The United Nations raised barely a fourth of the $38 million (Dh139 million) it needed last year to provide lifesaving supplies, including the most basic, like water purification tablets. Clinics have run short of oral rehydration salts to treat the debilitating diarrhoea that accompanies the disease. Some treatment centres in the countryside have shut down as the aid groups that ran them have moved on to other crises. And a growing share of patients are dying after they finally reach hospitals, according to the United Nations’ own assessments.

Josilia Fils-Aime, 11, who lives in this village on an isolated spit of land near the Artibonite River, where the epidemic first began, knows these shortcomings all too well. Her family had run out of water purification tablets, and she drank water from what must have been a polluted stream nearby.

“I felt dizzy and sick,” the girl said.

She was struck by sudden vomiting and diarrhoea. Doctors diagnosed cholera. Her predicament has multiplied across Haiti, which has had the most cholera cases in the world for three years in a row.

Short of aid

The United Nations has yet to raise the $5 million necessary to vaccinate 600,000 vulnerable people right away — as the rainy season approaches and the threat of waterborne illnesses like cholera looms — let alone the $2 billion that it promised to raise from rich countries to build Haiti’s water and sanitation infrastructure, which public health experts say is vital to ridding the country of cholera.

Pedro Medrano Rojas, the UN secretary-general’s newly appointed envoy for the cholera outbreak, attributed the shortfall to global “donor fatigue” in the face of other humanitarian crises.

“Had we had the resources it would have been different,” Medrano said. “It’s not expensive. No one should be dying from cholera.”

Since the outbreak began in October 2010, 8,562 people in Haiti have died of cholera. New infections have declined, following the typical trajectory of an epidemic, from a peak of more than 350,000 reported cases in 2011 to a little more than 50,000 cases in 2013.

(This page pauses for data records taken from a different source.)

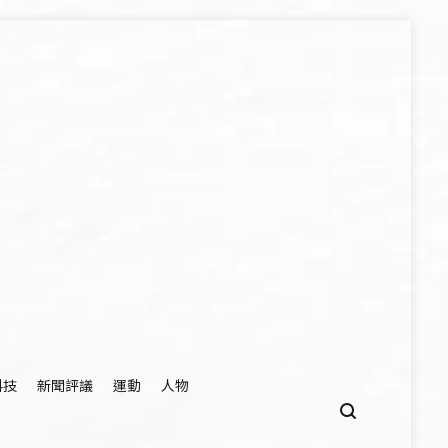
科技
新聞評議
運動
人物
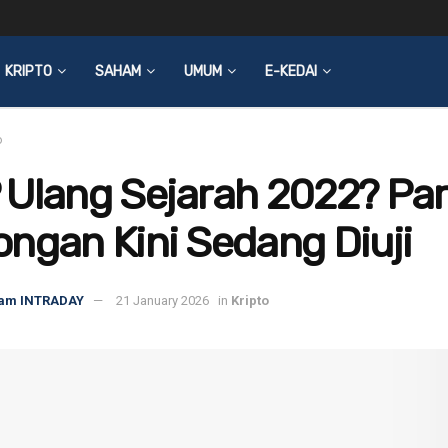
KRIPTO
SAHAM
UMUM
E-KEDAI
o
 Ulang Sejarah 2022? Pa
ngan Kini Sedang Diuji
am INTRADAY
21 January 2026
in
Kripto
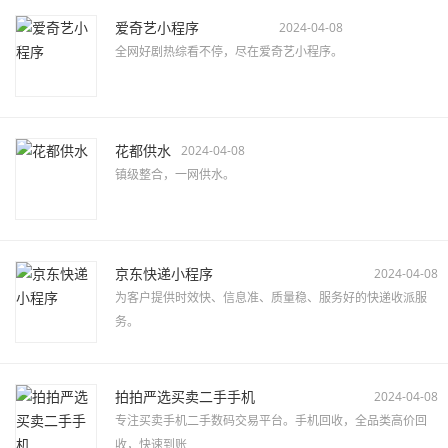
爱奇艺小程序
2024-04-08
全网好剧热综看不停，尽在爱奇艺小程序。
花都供水
2024-04-08
镇级整合，一网供水。
京东快递小程序
2024-04-08
为客户提供时效快、信息准、质量稳、服务好的快递收派服
务。
拍拍严选买卖二手手机
2024-04-08
专注买卖手机二手数码交易平台。手机回收，全品类高价回
收，快速到账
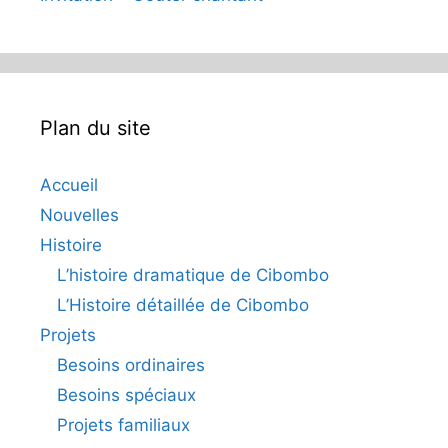
Plan du site
Accueil
Nouvelles
Histoire
L’histoire dramatique de Cibombo
L’Histoire détaillée de Cibombo
Projets
Besoins ordinaires
Besoins spéciaux
Projets familiaux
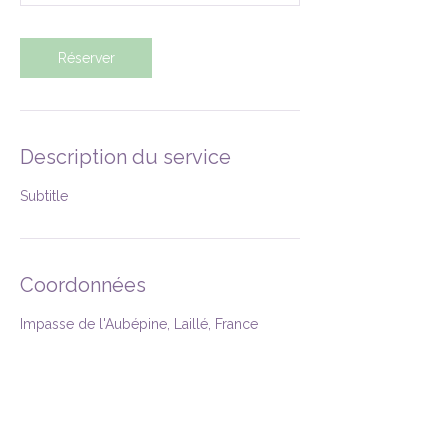
Réserver
Description du service
Subtitle
Coordonnées
Impasse de l'Aubépine, Laillé, France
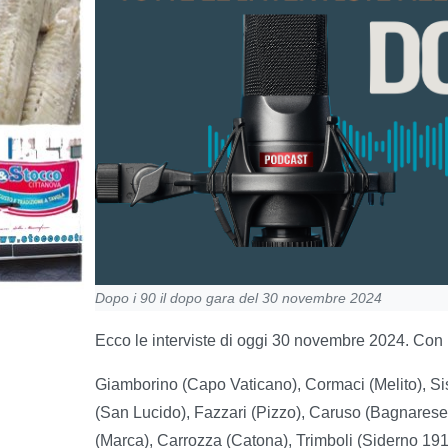
Dopo i 90 il dopo gara del 30 novembre 2024
Ecco le interviste di oggi 30 novembre 2024. Con
Giamborino (Capo Vaticano), Cormaci (Melito), Sisi
(San Lucido), Fazzari (Pizzo), Caruso (Bagnarese)
(Marca), Carrozza (Catona), Trimboli (Siderno 19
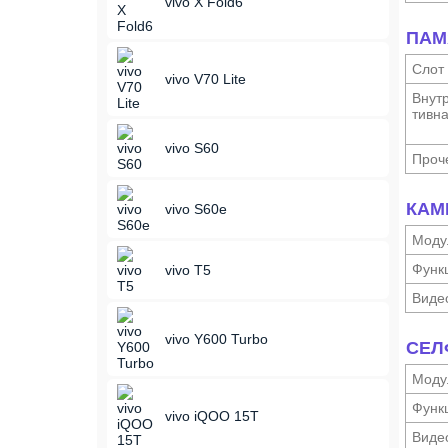
vivo X Fold6
ПАМ
Слот
vivo V70 Lite
Внутр
тивн
vivo S60
Проч
КАМ
vivo S60e
Моду
Функ­
vivo T5
Виде
vivo Y600 Turbo
СЕЛ
Моду
Функ­
vivo iQOO 15T
Виде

“In any other country, you would declare it a humanitarian disaster,” said Dr. Louise Ivers, a health-policy adviser for Partners in Health. “What’s going to happen when the rainy season starts?” By Medrano’s estimates, as many as 40,000 people could become infected once the clouds break and the rivers swell. Haiti’s cholera outbreak has spread to three countries across the region: the Dominican Republic, Cuba and Mexico. The fatality rates have been much lower in those countries, which have far better public health systems; it is a measure of how easy it can be to treat the disease.

Forensic studies, including one ordered by the United Nations, have concluded that the bacteria found in Haiti is an Asian strain common in Nepal, where hundreds of UN peacekeepers in Haiti came from. The forensic studies have also linked the spread of cholera to a flawed sanitation system at the Nepalese peacekeeper base, which contaminated a river tributary that many Haitians used for drinking and bathing water.

The wastewater from the peacekeeping base, now occupied by Uruguayans, still flows into that stream, though the United Nations insists it is now treated.

Explanation sought

The United Nations has maintained a steely silence about whether it is responsible for importing the disease to Haiti, where cholera had not been previously recorded.

In a stinging report in March, Gustavo Gallon, a special envoy for human rights in Haiti, took the United Nations to task for its failure to explain how the disease had spread to Haiti and who was responsible. He urged the United Nations to establish a commission “to enable damages to be recorded, corresponding benefits or compensation to be paid, the persons responsible to be identified, the epidemic to be stopped and other measures to be implemented.”

Three class-action lawsuits have been filed against the United Nations in US courts, asserting it was responsible for the outbreak.